*Given records:*
----------------

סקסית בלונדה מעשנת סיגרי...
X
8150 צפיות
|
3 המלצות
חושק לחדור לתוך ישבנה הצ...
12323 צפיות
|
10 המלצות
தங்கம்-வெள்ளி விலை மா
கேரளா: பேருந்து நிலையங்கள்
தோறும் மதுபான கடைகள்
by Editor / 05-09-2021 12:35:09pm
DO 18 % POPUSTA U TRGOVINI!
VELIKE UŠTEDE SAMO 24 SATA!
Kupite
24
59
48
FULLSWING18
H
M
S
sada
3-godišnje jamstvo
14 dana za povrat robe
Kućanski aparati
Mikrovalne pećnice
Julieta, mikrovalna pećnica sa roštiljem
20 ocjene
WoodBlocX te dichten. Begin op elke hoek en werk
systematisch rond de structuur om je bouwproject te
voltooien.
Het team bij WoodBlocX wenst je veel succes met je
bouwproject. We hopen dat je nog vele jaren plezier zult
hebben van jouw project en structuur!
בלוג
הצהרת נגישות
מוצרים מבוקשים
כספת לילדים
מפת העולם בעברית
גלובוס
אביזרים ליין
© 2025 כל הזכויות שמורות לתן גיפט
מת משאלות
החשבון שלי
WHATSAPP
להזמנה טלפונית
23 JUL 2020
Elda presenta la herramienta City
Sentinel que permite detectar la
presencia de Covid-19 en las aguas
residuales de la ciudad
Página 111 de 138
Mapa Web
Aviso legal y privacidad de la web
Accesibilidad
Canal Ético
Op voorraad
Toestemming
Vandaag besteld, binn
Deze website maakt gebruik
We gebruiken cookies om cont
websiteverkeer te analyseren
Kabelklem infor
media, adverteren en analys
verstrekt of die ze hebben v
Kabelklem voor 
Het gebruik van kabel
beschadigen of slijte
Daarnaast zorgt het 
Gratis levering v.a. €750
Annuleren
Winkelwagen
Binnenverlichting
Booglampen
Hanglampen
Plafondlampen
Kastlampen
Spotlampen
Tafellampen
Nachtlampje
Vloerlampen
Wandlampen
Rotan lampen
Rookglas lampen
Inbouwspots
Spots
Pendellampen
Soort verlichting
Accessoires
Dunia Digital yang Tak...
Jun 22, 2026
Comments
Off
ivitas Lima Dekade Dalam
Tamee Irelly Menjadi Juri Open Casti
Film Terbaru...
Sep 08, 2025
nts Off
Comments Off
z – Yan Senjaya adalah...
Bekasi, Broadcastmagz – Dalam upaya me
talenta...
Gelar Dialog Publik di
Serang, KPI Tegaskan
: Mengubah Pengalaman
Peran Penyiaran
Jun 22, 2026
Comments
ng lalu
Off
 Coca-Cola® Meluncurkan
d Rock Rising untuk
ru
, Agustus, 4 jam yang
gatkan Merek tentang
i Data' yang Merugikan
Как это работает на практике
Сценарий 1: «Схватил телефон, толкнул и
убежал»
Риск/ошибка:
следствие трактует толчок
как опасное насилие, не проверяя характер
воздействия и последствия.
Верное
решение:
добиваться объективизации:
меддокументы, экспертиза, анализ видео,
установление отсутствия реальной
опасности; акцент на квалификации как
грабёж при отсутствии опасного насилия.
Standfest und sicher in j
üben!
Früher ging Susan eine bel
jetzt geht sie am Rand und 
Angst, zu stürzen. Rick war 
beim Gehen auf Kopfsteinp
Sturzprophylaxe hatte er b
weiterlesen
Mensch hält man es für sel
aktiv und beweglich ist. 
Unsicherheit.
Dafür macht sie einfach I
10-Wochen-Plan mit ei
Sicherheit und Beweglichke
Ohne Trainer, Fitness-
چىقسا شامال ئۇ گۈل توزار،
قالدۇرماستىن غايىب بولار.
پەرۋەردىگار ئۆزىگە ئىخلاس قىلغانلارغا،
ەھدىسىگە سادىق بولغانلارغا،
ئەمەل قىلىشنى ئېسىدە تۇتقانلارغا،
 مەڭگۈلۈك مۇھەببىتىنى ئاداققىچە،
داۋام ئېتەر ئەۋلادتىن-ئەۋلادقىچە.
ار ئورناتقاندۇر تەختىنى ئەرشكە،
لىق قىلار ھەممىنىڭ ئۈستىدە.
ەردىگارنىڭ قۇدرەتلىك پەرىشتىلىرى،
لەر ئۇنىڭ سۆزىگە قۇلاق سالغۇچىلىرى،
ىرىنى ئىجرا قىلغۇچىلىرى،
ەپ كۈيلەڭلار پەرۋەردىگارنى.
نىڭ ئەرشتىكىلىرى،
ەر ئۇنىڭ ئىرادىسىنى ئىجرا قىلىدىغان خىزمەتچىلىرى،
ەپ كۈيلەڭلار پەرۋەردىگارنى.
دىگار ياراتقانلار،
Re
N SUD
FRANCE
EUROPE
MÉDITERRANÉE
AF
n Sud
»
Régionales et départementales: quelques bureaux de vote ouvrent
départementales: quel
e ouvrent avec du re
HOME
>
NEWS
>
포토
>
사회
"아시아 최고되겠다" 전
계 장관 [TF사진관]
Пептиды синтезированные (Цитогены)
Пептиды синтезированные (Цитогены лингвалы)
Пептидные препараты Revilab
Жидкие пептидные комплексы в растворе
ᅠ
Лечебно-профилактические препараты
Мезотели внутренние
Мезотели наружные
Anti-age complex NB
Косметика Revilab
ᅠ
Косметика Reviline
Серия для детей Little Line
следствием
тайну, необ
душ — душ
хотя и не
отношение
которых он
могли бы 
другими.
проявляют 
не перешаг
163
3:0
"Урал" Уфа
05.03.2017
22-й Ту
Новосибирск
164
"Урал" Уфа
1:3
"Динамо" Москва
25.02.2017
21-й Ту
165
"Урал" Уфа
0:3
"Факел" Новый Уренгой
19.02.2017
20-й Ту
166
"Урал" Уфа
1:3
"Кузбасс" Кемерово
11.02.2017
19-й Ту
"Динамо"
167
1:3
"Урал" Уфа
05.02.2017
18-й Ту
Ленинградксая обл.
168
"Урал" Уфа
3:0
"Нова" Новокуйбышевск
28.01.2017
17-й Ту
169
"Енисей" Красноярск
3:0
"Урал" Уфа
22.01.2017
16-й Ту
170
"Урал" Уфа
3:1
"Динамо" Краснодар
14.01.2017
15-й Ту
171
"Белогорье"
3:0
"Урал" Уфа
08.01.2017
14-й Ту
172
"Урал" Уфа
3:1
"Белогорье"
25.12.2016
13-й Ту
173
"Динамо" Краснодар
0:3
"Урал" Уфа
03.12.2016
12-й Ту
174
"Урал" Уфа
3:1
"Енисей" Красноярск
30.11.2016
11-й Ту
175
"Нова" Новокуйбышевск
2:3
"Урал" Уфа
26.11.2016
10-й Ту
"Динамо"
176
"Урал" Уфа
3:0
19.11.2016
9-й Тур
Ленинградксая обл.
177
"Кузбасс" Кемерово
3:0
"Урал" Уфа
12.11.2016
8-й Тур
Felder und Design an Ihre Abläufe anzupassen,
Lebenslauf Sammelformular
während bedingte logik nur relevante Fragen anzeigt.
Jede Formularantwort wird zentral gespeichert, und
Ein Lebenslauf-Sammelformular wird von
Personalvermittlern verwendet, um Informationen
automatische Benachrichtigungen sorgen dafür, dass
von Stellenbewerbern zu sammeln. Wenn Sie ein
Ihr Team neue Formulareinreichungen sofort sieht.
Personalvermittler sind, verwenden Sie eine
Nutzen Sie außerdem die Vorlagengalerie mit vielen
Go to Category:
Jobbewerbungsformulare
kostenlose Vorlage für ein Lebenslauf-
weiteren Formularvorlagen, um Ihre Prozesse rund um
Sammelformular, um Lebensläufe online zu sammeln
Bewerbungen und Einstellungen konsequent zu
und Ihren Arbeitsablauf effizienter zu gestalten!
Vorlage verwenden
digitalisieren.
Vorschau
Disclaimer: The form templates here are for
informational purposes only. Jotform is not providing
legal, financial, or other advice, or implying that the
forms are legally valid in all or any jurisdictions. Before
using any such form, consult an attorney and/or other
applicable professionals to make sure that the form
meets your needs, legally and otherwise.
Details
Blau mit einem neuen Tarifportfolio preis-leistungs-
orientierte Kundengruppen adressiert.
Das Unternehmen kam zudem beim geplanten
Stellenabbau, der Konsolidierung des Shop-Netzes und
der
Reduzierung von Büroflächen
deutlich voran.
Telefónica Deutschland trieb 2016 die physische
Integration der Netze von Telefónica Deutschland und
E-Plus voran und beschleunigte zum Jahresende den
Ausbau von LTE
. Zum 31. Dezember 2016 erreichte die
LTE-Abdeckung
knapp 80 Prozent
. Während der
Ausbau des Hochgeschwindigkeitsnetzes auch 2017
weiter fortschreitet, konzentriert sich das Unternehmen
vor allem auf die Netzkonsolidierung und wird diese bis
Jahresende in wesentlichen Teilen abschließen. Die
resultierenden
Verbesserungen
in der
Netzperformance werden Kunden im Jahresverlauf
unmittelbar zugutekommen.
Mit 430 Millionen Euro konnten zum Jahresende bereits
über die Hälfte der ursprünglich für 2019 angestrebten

----------------

*What is expected:* Show every line of the material above in which "Ausbau" is present.

*Exercise output:*
Ausbau von LTE
Ausbau des Hochgeschwindigkeitsnetzes auch 2017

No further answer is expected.